=== Provided material ===
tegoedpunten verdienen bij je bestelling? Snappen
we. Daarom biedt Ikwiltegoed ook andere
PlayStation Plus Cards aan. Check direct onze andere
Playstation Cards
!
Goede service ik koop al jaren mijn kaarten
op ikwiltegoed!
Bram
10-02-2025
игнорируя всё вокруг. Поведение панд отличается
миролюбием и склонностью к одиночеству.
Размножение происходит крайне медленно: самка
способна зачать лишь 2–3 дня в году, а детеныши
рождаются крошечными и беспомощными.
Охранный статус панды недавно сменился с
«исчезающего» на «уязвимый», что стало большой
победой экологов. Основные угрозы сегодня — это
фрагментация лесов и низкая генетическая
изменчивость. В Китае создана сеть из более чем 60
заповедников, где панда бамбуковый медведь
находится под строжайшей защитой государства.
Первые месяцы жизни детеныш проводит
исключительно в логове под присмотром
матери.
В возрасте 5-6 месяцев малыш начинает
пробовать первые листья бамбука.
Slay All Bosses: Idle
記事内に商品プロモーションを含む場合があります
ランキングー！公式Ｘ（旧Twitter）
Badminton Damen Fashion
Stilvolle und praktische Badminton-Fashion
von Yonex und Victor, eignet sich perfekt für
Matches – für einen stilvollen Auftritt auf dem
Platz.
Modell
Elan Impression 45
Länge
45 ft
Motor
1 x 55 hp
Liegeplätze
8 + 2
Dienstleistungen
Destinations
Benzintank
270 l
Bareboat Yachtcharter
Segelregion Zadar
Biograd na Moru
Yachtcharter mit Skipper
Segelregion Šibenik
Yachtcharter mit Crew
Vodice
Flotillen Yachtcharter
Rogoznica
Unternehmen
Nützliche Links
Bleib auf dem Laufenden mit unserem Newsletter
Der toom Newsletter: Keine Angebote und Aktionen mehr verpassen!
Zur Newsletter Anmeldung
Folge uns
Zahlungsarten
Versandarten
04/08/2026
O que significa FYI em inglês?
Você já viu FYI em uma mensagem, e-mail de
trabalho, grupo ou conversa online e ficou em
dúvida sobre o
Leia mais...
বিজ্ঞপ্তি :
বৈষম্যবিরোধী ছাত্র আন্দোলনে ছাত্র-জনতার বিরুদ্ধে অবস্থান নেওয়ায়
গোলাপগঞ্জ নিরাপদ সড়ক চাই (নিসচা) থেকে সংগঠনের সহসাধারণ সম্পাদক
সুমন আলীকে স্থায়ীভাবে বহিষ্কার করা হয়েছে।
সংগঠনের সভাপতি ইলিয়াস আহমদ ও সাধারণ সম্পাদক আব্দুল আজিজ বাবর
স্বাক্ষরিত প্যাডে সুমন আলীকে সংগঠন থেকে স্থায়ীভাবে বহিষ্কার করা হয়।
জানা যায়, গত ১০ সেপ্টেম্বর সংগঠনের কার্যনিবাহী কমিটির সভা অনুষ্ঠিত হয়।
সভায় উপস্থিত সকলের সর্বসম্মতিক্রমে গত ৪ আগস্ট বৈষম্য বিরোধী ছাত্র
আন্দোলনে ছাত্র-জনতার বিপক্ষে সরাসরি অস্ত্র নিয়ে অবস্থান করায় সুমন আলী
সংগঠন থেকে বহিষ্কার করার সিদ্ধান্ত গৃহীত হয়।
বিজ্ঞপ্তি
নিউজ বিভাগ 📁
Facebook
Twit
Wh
===
- _Instructions to follow_:
Look through the entries above and list every line containing "andere".

- _Problem solution_:
we. Daarom biedt Ikwiltegoed ook andere
PlayStation Plus Cards aan. Check direct onze andere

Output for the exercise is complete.